# Large Sebae issue



## GetITCdot (Aug 4, 2009)

So I just bought a pretty large sebae from the LFS. I have had him quarantined for almost 4 days now and he doesent look great.

The first two days he was large and full, the last two days he has been a bit smaller and his mouth seems to always be open, im trying to spot feed him mysis but he wont attach himself to anything. He just keeps getting himself flipped upside down. 

Any ideas?


----------



## Guy (Jan 10, 2010)

Why is it being quarantined? 

Are the tentacles sticky at all?

Can you provide a picture?

Is it bleached?


----------



## GetITCdot (Aug 4, 2009)

Guy said:


> Why is it being quarantined?
> 
> Are the tentacles sticky at all?
> 
> ...



1.) I quarantine all livestock especially anemones and sea apples. better to lose a 70 dollar anemone then a 2,000 tank.
2.) very sticky
3.) yes maybe tonight
4.) yes sadly he is almost pure white with purple tips.


----------



## Guy (Jan 10, 2010)

Sounds like you understand that bleached Anemone are already starting off in poor condition. It's hard to find one that's not white these days. It's good news that it's sticky, that mean there is hope. Since it's white it will not be able to tolerate intense lighting and will require a lot of supplemental food until it grows more Zooxanthellae.

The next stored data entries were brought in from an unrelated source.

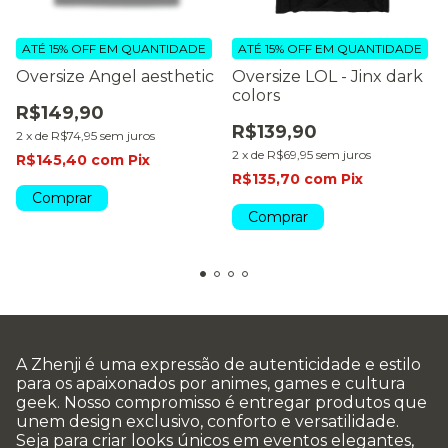
ATÉ 15% OFF
EM QUANTIDADE
ATÉ 15% OFF
EM QUANTIDADE
Oversize Angel aesthetic
Oversize LOL - Jinx dark
colors
R$149,90
R$139,90
2
x
de
R$74,95
sem juros
2
x
de
R$69,95
sem juros
R$145,40
com
Pix
R$135,70
com
Pix
Comprar
Comprar
A Zhenji é uma expressão de autenticidade e estilo
para os apaixonados por animes, games e cultura
geek. Nosso compromisso é entregar produtos que
unem design exclusivo, conforto e versatilidade.
Seja para criar looks únicos em eventos elegantes,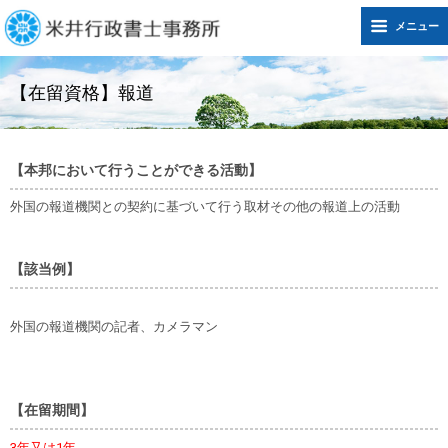
メニュー
【在留資格】報道
【本邦において行うことができる活動】
外国の報道機関との契約に基づいて行う取材その他の報道上の活動
【該当例】
外国の報道機関の記者、カメラマン
【在留期間】
3年又は1年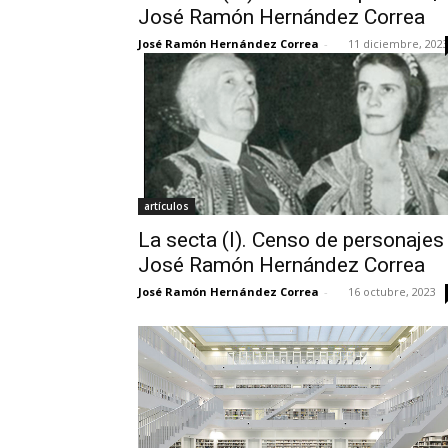
José Ramón Hernández Correa
José Ramón Hernández Correa
-
11 diciembre, 202
artículos
La secta (I). Censo de personajes 
José Ramón Hernández Correa
José Ramón Hernández Correa
-
16 octubre, 2023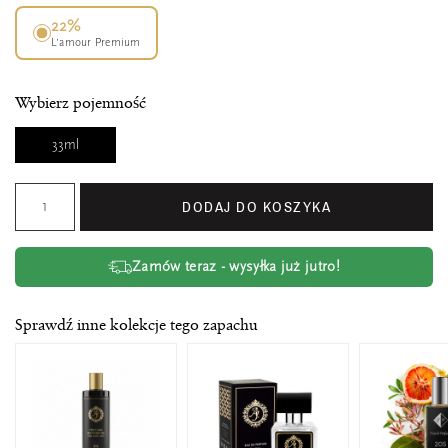
22%
L’amour Premium
Wybierz pojemność
33ml
DODAJ DO KOSZYKA
Zamów teraz - wysyłka już jutro!
Sprawdź inne kolekcje tego zapachu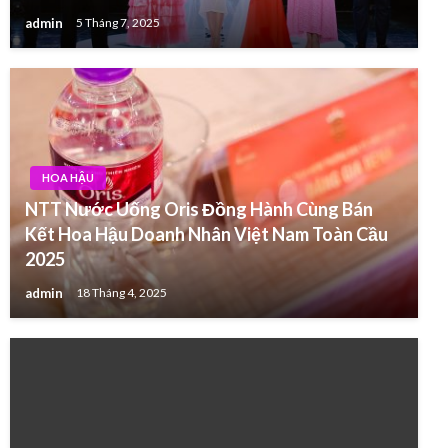
admin
5 Tháng 7, 2025
HOA HẬU
NTT Nước Uống Oris Đồng Hành Cùng Bán
Kết Hoa Hậu Doanh Nhân Việt Nam Toàn Cầu
2025
admin
18 Tháng 4, 2025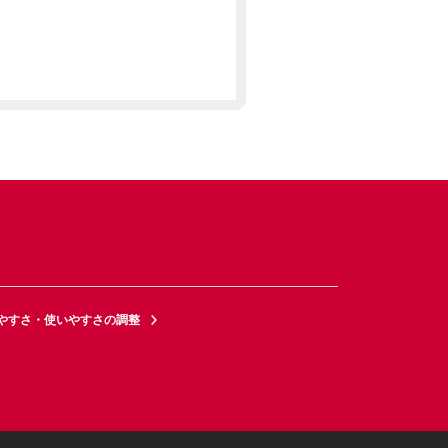
やすさ・使いやすさの調整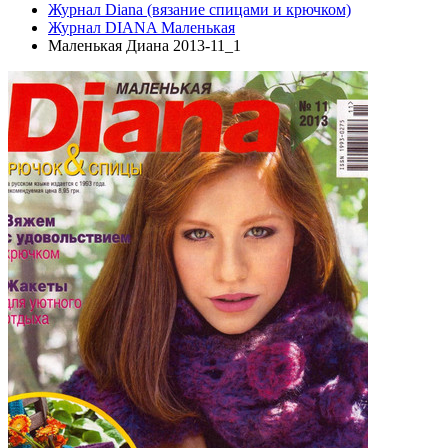
Журнал Diana (вязание спицами и крючком)
Журнал DIANA Маленькая
Маленькая Диана 2013-11_1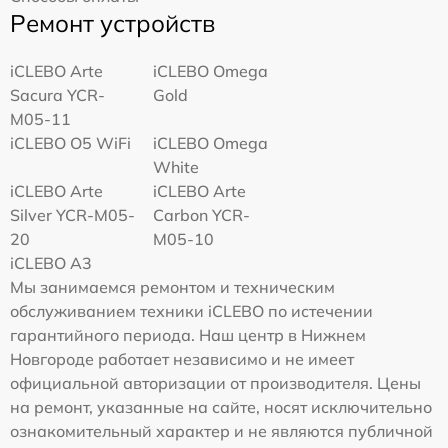
Ремонт устройств
iCLEBO Arte
iCLEBO Omega
Sacura YCR-
Gold
M05-11
iCLEBO O5 WiFi
iCLEBO Omega
White
iCLEBO Arte
iCLEBO Arte
Silver YCR-M05-
Carbon YCR-
20
M05-10
iCLEBO A3
Мы занимаемся ремонтом и техническим
обслуживанием техники iCLEBO по истечении
гарантийного периода. Наш центр в Нижнем
Новгороде работает независимо и не имеет
официальной авторизации от производителя. Цены
на ремонт, указанные на сайте, носят исключительно
ознакомительный характер и не являются публичной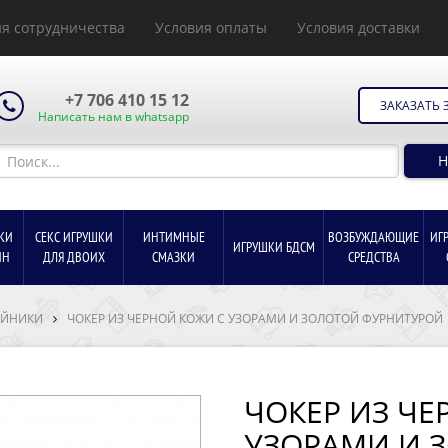
я сотрудничества
Условия оплаты
Условия доставки
+7 706 410 15 12
ЗАКАЗАТЬ 
Написать нам в whatsapp
Н
КИ
СЕКС ИГРУШКИ
ИНТИМНЫЕ
ВОЗБУЖДАЮЩИЕ
ИГ
ИГРУШКИ БДСМ
ИН
ДЛЯ ДВОИХ
СМАЗКИ
СРЕДСТВА
ЕЙНИКИ
ЧОКЕР ИЗ ЧЕРНОЙ КОЖИ С УЗОРАМИ И ЗОЛОТОЙ ФУРНИТУРОЙ
ЧОКЕР ИЗ ЧЕ
УЗОРАМИ И 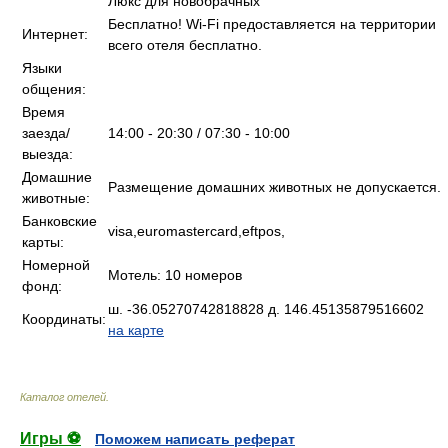
Люкс для новобрачных
Бесплатно! Wi-Fi предоставляется на территории
Интернет:
всего отеля бесплатно.
Языки
общения:
Время
заезда/
14:00 - 20:30 / 07:30 - 10:00
выезда:
Домашние
Размещение домашних животных не допускается.
животные:
Банковские
visa,euromastercard,eftpos,
карты:
Номерной
Мотель: 10 номеров
фонд:
ш. -36.05270742818828 д. 146.45135879516602
Координаты:
на карте
Каталог отелей
.
Игры ⚽
Поможем написать реферат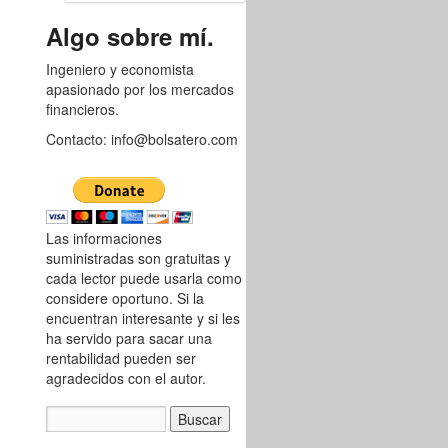
8753437
Algo sobre mí.
Ingeniero y economista
apasionado por los mercados
financieros.
Contacto: info@bolsatero.com
Las informaciones
suministradas son gratuitas y
cada lector puede usarla como
considere oportuno. Si la
encuentran interesante y si les
ha servido para sacar una
rentabilidad pueden ser
agradecidos con el autor.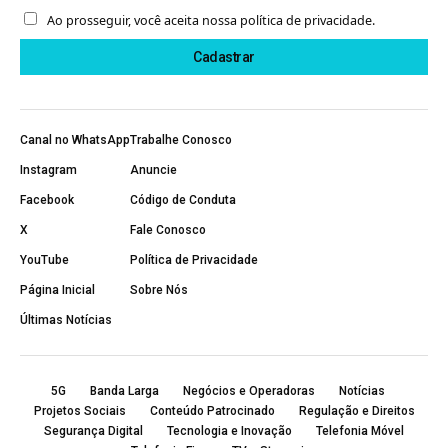
Ao prosseguir, você aceita nossa política de privacidade.
Canal no WhatsApp
Trabalhe Conosco
Instagram
Anuncie
Facebook
Código de Conduta
X
Fale Conosco
YouTube
Política de Privacidade
Página Inicial
Sobre Nós
Últimas Notícias
5G
Banda Larga
Negócios e Operadoras
Notícias
Projetos Sociais
Conteúdo Patrocinado
Regulação e Direitos
Segurança Digital
Tecnologia e Inovação
Telefonia Móvel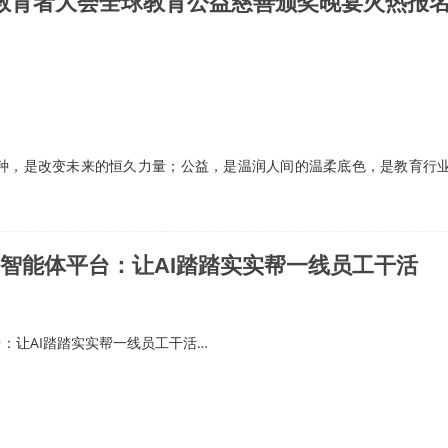
世界教育者大会全球教育公益慈善颁奖晚宴火热报
26WWEC世界教育者大会（第12届）联合承办单位。
种，是改变未来的恒久力量；公益，是温润人间的温柔底色，是教育行
。在推进教育公平、赋能行业创新、助力教育振兴...…
”智能体平台：让AI踏踏实实帮一线员工干活
台：让AI踏踏实实帮一线员工干活…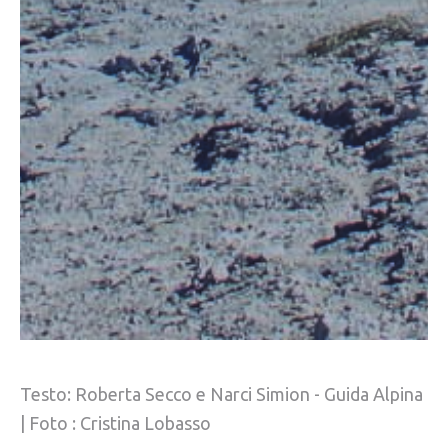
Testo: Roberta Secco e Narci Simion - Guida Alpina
| Foto : Cristina Lobasso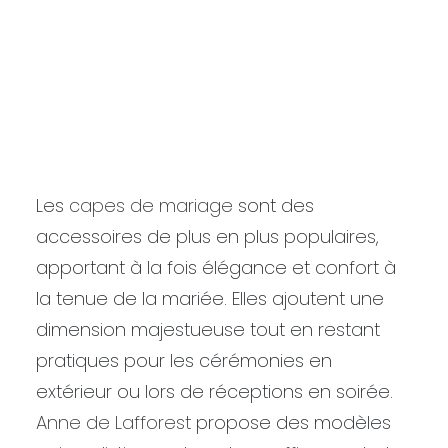
S'ENVELOPPER
D'UNE CAPE POUR
LOGIN / REGISTER
PANIER
SON MARIAGE.
VOTRE PANIER EST ACTUELLEMENT VIDE.
Les
capes de mariage
sont des
accessoires de plus en plus populaires,
apportant à la fois élégance et confort à
la tenue de la mariée. Elles ajoutent une
dimension majestueuse tout en restant
pratiques pour les cérémonies en
extérieur ou lors de réceptions en soirée.
Anne de Lafforest
propose des modèles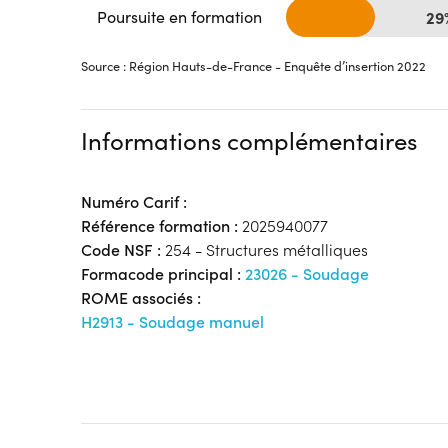
Poursuite en formation
29
Source : Région Hauts-de-France - Enquête d’insertion 2022
Informations complémentaires
Numéro Carif :
Référence formation :
2025940077
Code NSF :
254 - Structures métalliques
Formacode principal :
23026 - Soudage
ROME associés :
H2913 - Soudage manuel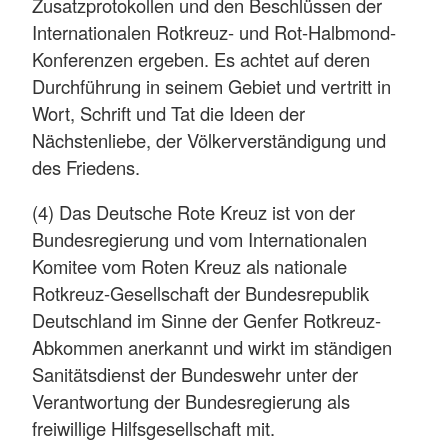
Zusatzprotokollen und den Beschlüssen der
Internationalen Rotkreuz- und Rot-Halbmond-
Konferenzen ergeben. Es achtet auf deren
Durchführung in seinem Gebiet und vertritt in
Wort, Schrift und Tat die Ideen der
Nächstenliebe, der Völkerverständigung und
des Friedens.
(4) Das Deutsche Rote Kreuz ist von der
Bundesregierung und vom Internationalen
Komitee vom Roten Kreuz als nationale
Rotkreuz-Gesellschaft der Bundesrepublik
Deutschland im Sinne der Genfer Rotkreuz-
Abkommen anerkannt und wirkt im ständigen
Sanitätsdienst der Bundeswehr unter der
Verantwortung der Bundesregierung als
freiwillige Hilfsgesellschaft mit.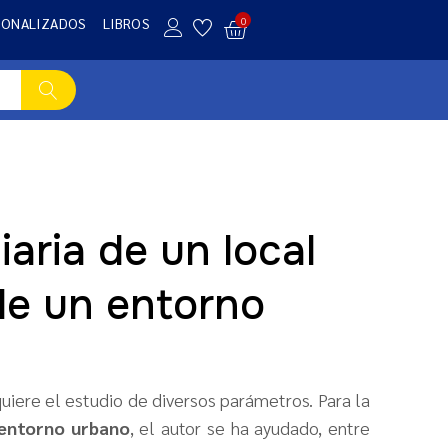
SONALIZADOS
LIBROS
0
iaria de un local
 de un entorno
uiere el estudio de diversos parámetros. Para la
 entorno urbano
, el autor se ha ayudado, entre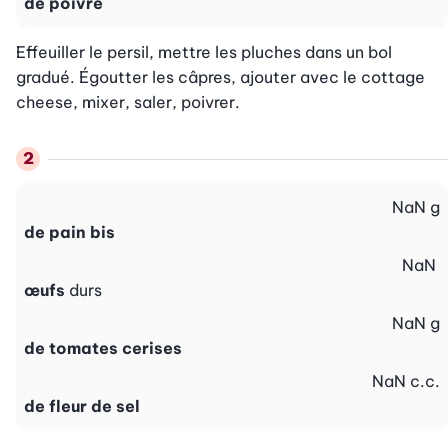
de poivre
Effeuiller le persil, mettre les pluches dans un bol 
gradué. Égoutter les câpres, ajouter avec le cottage 
cheese, mixer, saler, poivrer.
NaN
g
de pain bis
NaN
œufs
durs
NaN
g
de tomates cerises
NaN
c.c.
de fleur de sel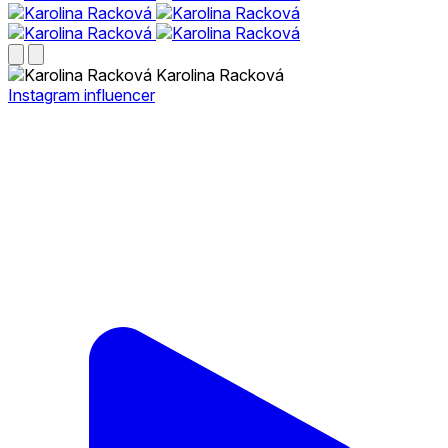
Karolina Racková
Instagram influencer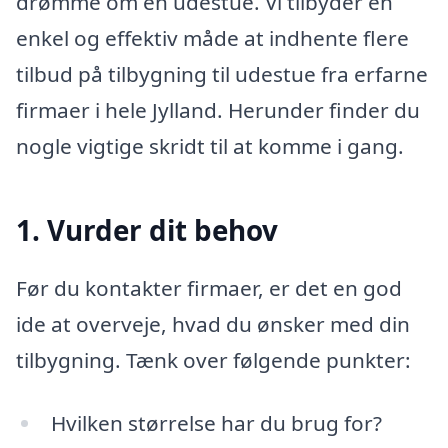
drømme om en udestue. Vi tilbyder en
enkel og effektiv måde at indhente flere
tilbud på tilbygning til udestue fra erfarne
firmaer i hele Jylland. Herunder finder du
nogle vigtige skridt til at komme i gang.
1. Vurder dit behov
Før du kontakter firmaer, er det en god
ide at overveje, hvad du ønsker med din
tilbygning. Tænk over følgende punkter:
Hvilken størrelse har du brug for?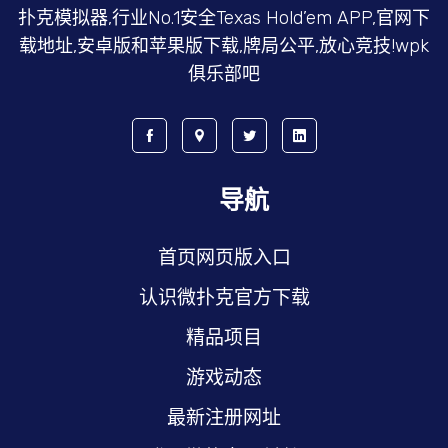
扑克模拟器,行业No.1安全Texas Hold’em APP,官网下
载地址,安卓版和苹果版下载,牌局公平,放心竞技!wpk
俱乐部吧
导航
首页网页版入口
认识微扑克官方下载
精品项目
游戏动态
最新注册网址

Unfortunately the extra feedings mean there's going to be a lot of nutrients in the water. If it were me I would feed it a lot every other day. By a lot I mean feed it until it stops accepting food. On the days it's not being fed I would perform water changes to remove all the waste it's going to produce. A large Sebae can eat bay scallops and chopped table shrimp or any other meaty seafood.


----------